Et voilà l'autre gros inconvénient du MoDem, qui, il me semble, pèse plus lourd pour le PS que pour l'UMP : grâce à l'ambiguïté savamment entretenue, le MoDem peut paraître à gauche sans être à gauche, attirer les décus du PS finalement pour neutraliser leurs voix. Julien Tolédano a raison de dire que la plupart des nouvelles recrus du MoDem ne sont sans doute pas pleinement consciencts de la dimension démocrate-chretien de leur parti. Lors de l'élection présidentielle, je n'avais pas compris comment Bayrou pouvait promettre des réductions budgétaires très importantes sans avoir à répondre des effets (énormes) des coupes qui aurait été nécessaires. Mais encore une fois, ce rôle de réceptacle des déçus des autres partis, c'est le produit du bipartisme. Le MoDem n'a pas besoin d'avoir une ligne politique claire car il profite de sa place dans le système.

La démonstration de ce que je viens de dire va peut-être se produire à Toulouse, où l'accord MoDem-UMP semble avoir débouché aussitôt sur des excellentes nouvelles : un sondage accréditant Pierre Cohen, le candidat socialiste, de 53% des voix. Si ce chiffre peut s'expliquer, du moins, en parti, par la désobéissance (civique) des électeurs MoDem qui n'ont pas voulu jouer le jeu des alliances, cela montre en plus que ce sont bien ces électeurs plutôt de gauche qui se sont laissé "béarner" par le centrisme.
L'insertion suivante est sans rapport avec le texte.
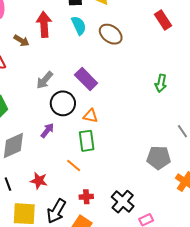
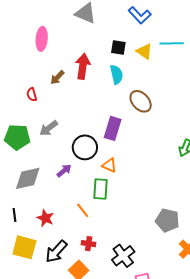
brown ellipse: (111, 34) -> (141, 101), moved
brown arrow: (21, 41) -> (57, 77), turned 91
purple rectangle: (86, 79) -> (113, 128), turned 50
gray arrow: (45, 80) -> (49, 128), moved

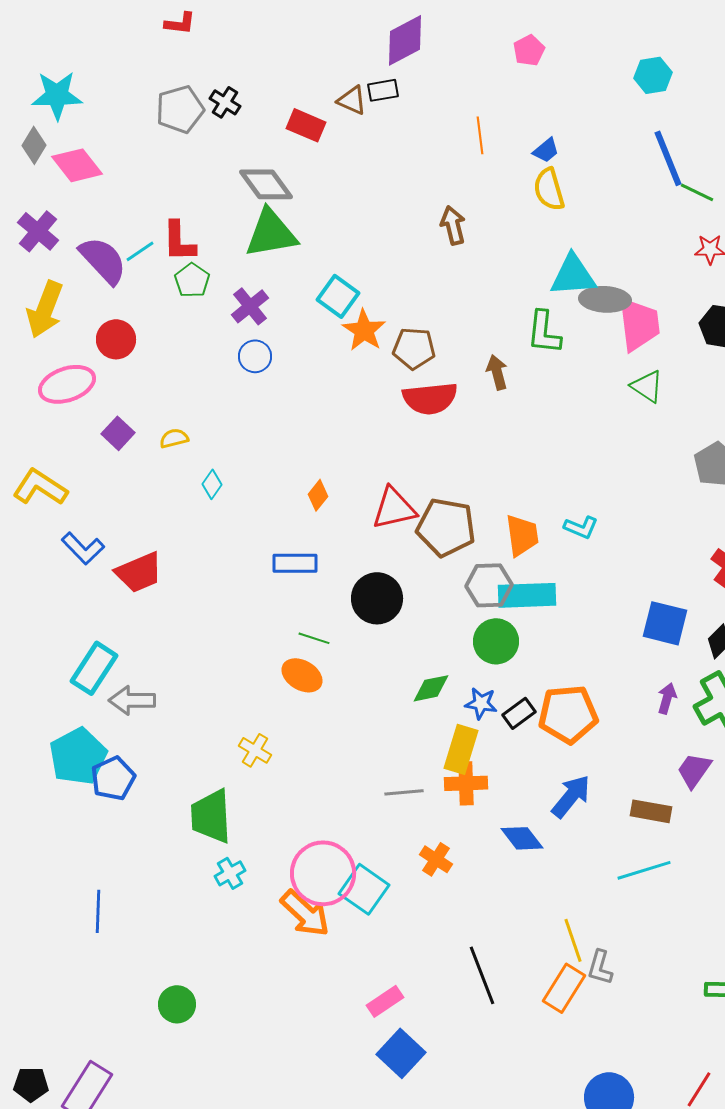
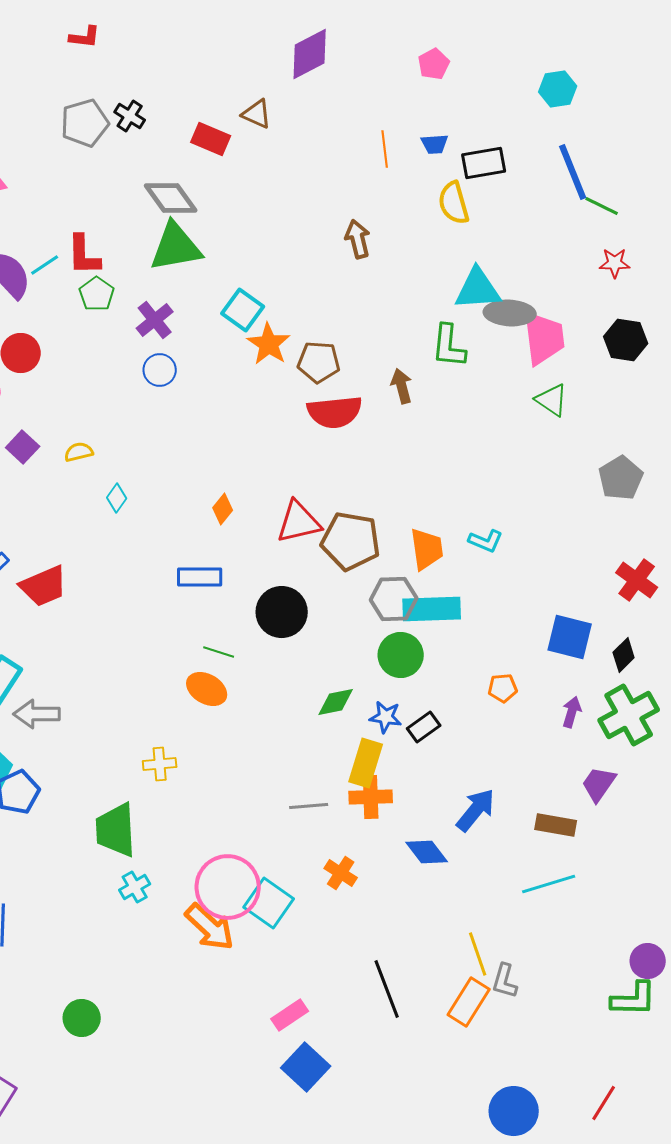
black rectangle: (383, 90) -> (484, 163), moved, size x1.4
blue trapezoid: (546, 150) -> (435, 144), moved, turned 36
orange pentagon: (568, 714) -> (503, 688), moved, size x0.5
yellow cross: (255, 750) -> (160, 764), turned -36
Mais ce 53%, s'il se traduit en un bon résultat, montre aussi que la politique est restée lisible, malgré tout. Car la ligne de Bayrou fonctionne lorsque la droite et la gauche sont globalement proche sur bon nombre de questions, dans un monde où la droite est incarnée par Juppé et la gauche par Jospin. Mais avec Sarkozy, le moins qu'on puisse dire, c'est qu'on ne risque plus de confondre les deux bords politiques. Du coup c'est le MoDem qui devient illisible.